1. L’apprentissage autodidacte : le cinéma à la maison

Chaque grand réalisateur a un point de départ, et pour beaucoup, c’est l’apprentissage autodidacte. Les documentaires, les classiques du cinéma et les essais filmés figurent souvent parmi les ressources clés. Visionner, analyser et tenter de reproduire des scènes significatives permettent d’approfondir une compréhension personnelle et intuitive du cinéma. Nombre d’entre eux, comme Quentin Tarantino et Christopher Nolan, ont perfectionné leur art en visionnant des dizaines de films pendant leur enfance, sans la moindre formation formelle au départ. Selon un rapport de l’UNESCO, 68% des réalisateurs affirment avoir commencé à se former eux-mêmes avant d’entamer une quelconque scolarité en cinéma.
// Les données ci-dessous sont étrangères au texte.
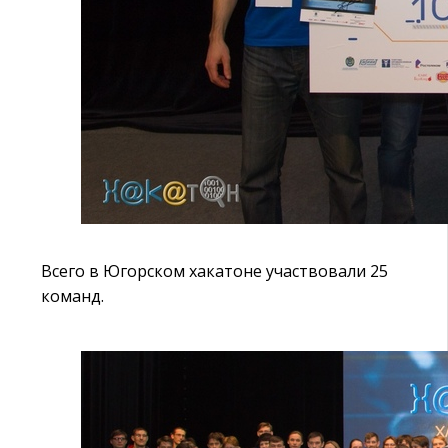
Всего в Югорском хакатоне участвовали 25
команд.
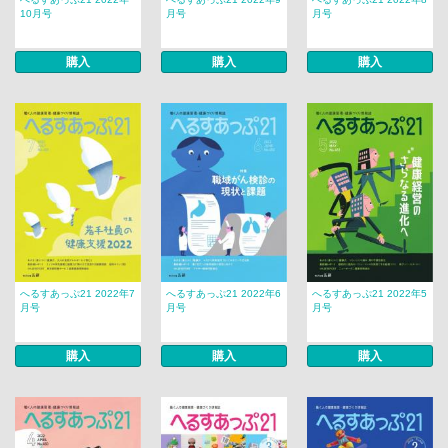
10月号
月号
月号
購入
購入
購入
へるすあっぷ21 2022年7
へるすあっぷ21 2022年6
へるすあっぷ21 2022年5
月号
月号
月号
購入
購入
購入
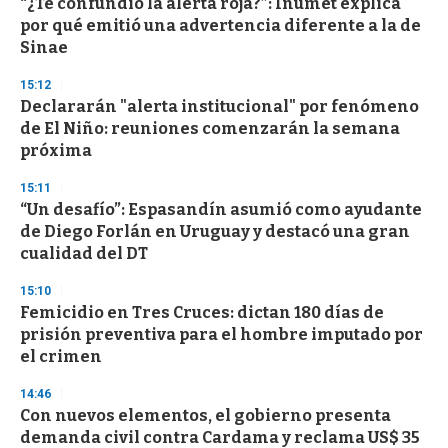
“¿Te confundió la alerta roja?”: Inumet explica
por qué emitió una advertencia diferente a la de
Sinae
15:12
Declararán "alerta institucional" por fenómeno
de El Niño: reuniones comenzarán la semana
próxima
15:11
“Un desafío”: Espasandín asumió como ayudante
de Diego Forlán en Uruguay y destacó una gran
cualidad del DT
15:10
Femicidio en Tres Cruces: dictan 180 días de
prisión preventiva para el hombre imputado por
el crimen
14:46
Con nuevos elementos, el gobierno presenta
demanda civil contra Cardama y reclama US$ 35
De notre humble avis, prendre du temps pour explorer le médium chez soi est essentiel. Nous recommandons l’achat d’équipements audiovisuels abordables pour réaliser des courts métrages amateurs. Grâce à cela, on peut acquérir une compréhension pratique des différents processus cinématographiques, un atout inestimable!

2. Aspects méconnus des cursus traditionnels : l’influence des mentors cachés

Les cursus de cinéma sont souvent considérés comme des voies royales pour devenir cinéaste. Cependant, l’aspect souvent passé sous silence est l’impact des mentors. Ces échanges sont plus informels que dans d’autres disciplines et peuvent survenir aussi bien avec des professeurs qu’avec des professionnels invités. Steven Spielberg, bien qu’ayant fréquenté l’Université d’État de Californie, a révélé que ses discussions avec des conseillers de l’industrie lui ont apporté bien plus que ses cours formels.

Les étudiants sont encouragés à tisser des liens au sein du milieu académique. Créer des liens significatifs avec des professeurs et intervenants peut ouvrir des portes insoupçonnées. Ils se transforment souvent en figures de mentorat qui guident dans la conception des projets personnels et fournissent des conseils personnalisés.

3. Au-delà des salles de classe : les tournages comme lieux de formation privilégiée

Rien ne vaut l’expérience pratique sur le terrain, là où la théorie rencontre la réalité cinématographique. Sur un plateau de tournage, chaque journée présente son lot de défis. Beaucoup de réalisateurs nous disent qu’ils ont véritablement « appris le métier » pendant les tournages. Les réalisateurs tels que Martin Scorsese ou Sofia Coppola ont parlé des précieux apprentissages tirés de leurs premières expériences sur le plateau.

Les tournages offrent non seulement une chance de pratiquer, mais aussi d’observer d’autres professionnels en action. On peut voir comment ils gèrent les imprévus, adaptent leurs prises de vue et collaborent étroitement avec les équipes techniques. À notre avis, bien plus qu’une salle de classe, le plateau de tournage représente une école vivante et palpitante, une véritable école de vie.

En guise d’information, la Cité du Cinéma à Saint-Denis en France a formé plus de 500 cinéastes professionnels au cours des dix dernières années sur ses plateaux, prouvant que la théorie et la pratique sont souvent les meilleurs alliés.